Cory Brown: [22:48] I think the thing to keep in mind, though, is that one of the things that functional programming attempts to do is to isolate side effects, right? Things that happen outside of the function that are observable. And so, things like hooks are an attempt to kind of wrap around that and say, I’m going to take these things that are visible outside the function, and I’m going to kind of keep it right here and tuck it away and keep it separated from everything else. I don’t think you’re wrong, Robbie, at all in saying that it is easier in terms of writing the code to say this dot state equals this thing dot. What tends to, at least from a person of functional influence would argue like that’s all well and good, but you can’t control you can’t make any guarantees about who is updating that state and where and to what and all that. And so, in an attempt to kind of create those guarantees, you have these mechanisms like hooks and stuff. And to be clear, I think there’s definitely room for improvements on hooks, even though I do think it’s an improvement over the old class model for React components at least. Who was it? Again, with my name problem, the creator of closure, I think who said that, or maybe I’m just remembering who it was at all, but something along the lines of the shared mutable state is the root of all evil. That’s exactly what, at least in terms of inside of a class, your various methods that have access to this shared mutual state. I think things like private fields and private methods and stuff really go a long way in taming that. But it’s not mathematically pure. It’s not mathematically pure.
Robbie Wagner: [24:37] Yeah. See, I don’t care about being pure. I care about it being easy developer experience wise. But I get that a lot of people want to really engineer stuff so hard that it’s impossible to do the wrong thing, and that’s fine.
Cory Brown: [24:52] Where do you want the DX to come from? You want it to be at authorship time or in production when there’s a bug? And I think the functional camp wants to say I’d rather not deal with bugs as much as possible. I’m going to go through a lot of extra effort up front to try to make as many guarantees about there not being any. And that means the developer experience upfront side of it is going to be a little more cumbersome and tedious and mentally taxing, whereas I think there’s a good argument to say yeah, but maybe that’s too much.
Chuck Carpenter: [25:27] So essentially saying that I think both camps are trying to address that in different ways. So, I think that what you’re saying is, okay, the functional camp, let’s just say, like the React not as a library but as a framework. They’re trying to build it into the API, that you can’t make those kinds of mistakes if you’re following docs in the API. And I think, conversely, things like Ember are trying to do it by saying we have a robust testing framework across three different layers. Right. And that’s another way to prevent bugs, potentially, as well as long as the business contract is followed and you write tests, I think tests are a way to do that versus the framework API.

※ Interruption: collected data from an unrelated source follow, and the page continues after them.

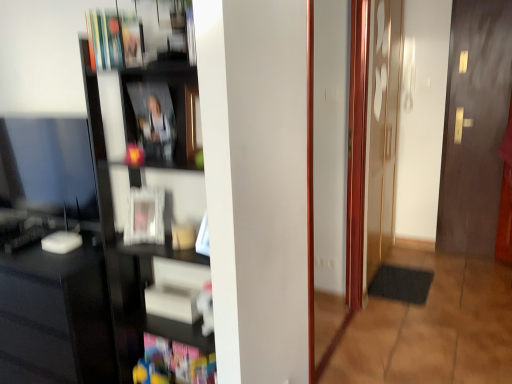 Question: In the image, is hardcover book at upper left, positioned as the second book in top-to-bottom order, on the left side or the right side of dark wood door at right?

Choices:
 (A) right
 (B) left

Answer: (B)

Question: In terms of size, does hardcover book at upper left, the sixth book when ordered from bottom to top, appear bigger or smaller than dark wood door at right?

Choices:
 (A) small
 (B) big

Answer: (A)

Question: Which object is positioned closest to the black glossy computer desk at left?

Choices:
 (A) matte black book at center, which is the fourth book in top-to-bottom order
 (B) black rubber mat at lower right
 (C) hardcover book at upper left, the sixth book when ordered from bottom to top
 (D) black glossy shelf at left
 (E) multicolored cardboard book at lower center, acting as the first book starting from the bottom

Answer: (D)

Question: Which of these objects is positioned closest to the hardcover book at upper center, which is the third book in top-to-bottom order?

Choices:
 (A) multicolored cardboard book at lower center, arranged as the seventh book when viewed from the top
 (B) hardcover book at upper left, the seventh book positioned from the bottom
 (C) matte black book at center, which is the fourth book in top-to-bottom order
 (D) black glossy computer desk at left
 (E) white matte book at center, which appears as the 6th book when viewed from the top

Answer: (B)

Cory Brown: [26:11] Yeah. I’m not in the business of telling people that they’re wrong for preferring object-oriented or class-based or anything. It’s fine. But my predilections, my proclivities lie elsewhere personally. And again, I think it’s great. I’ve already seen ideas from the object-oriented world come in and benefit the functional world, and vice versa. The functional world come in and really improve the object-oriented world. So, I don’t want to see either of them go away, even as I choose to essentially wholly live on one side.
Chuck Carpenter: [26:47] Yeah. Just speaks again. I kind of come back to these are patterns in your experience that has enabled you to write successful software for various companies.
Cory Brown: [27:01] Successful enough.
Chuck Carpenter: [27:01] Right? Yeah. I mean, things work, people keep hiring you. Something must be going. Okay.
Cory Brown: [27:07] Or I’m really good at fooling them.
Chuck Carpenter: [27:09] Or they’re just desperate.
Cory Brown: [27:10] Yeah. I mean I could be mental.
Chuck Carpenter: [27:12] I think you talk a big game, but then the output is Cory, why does it take you three weeks to change the color of this button? You know, we want it red. Stop arguing.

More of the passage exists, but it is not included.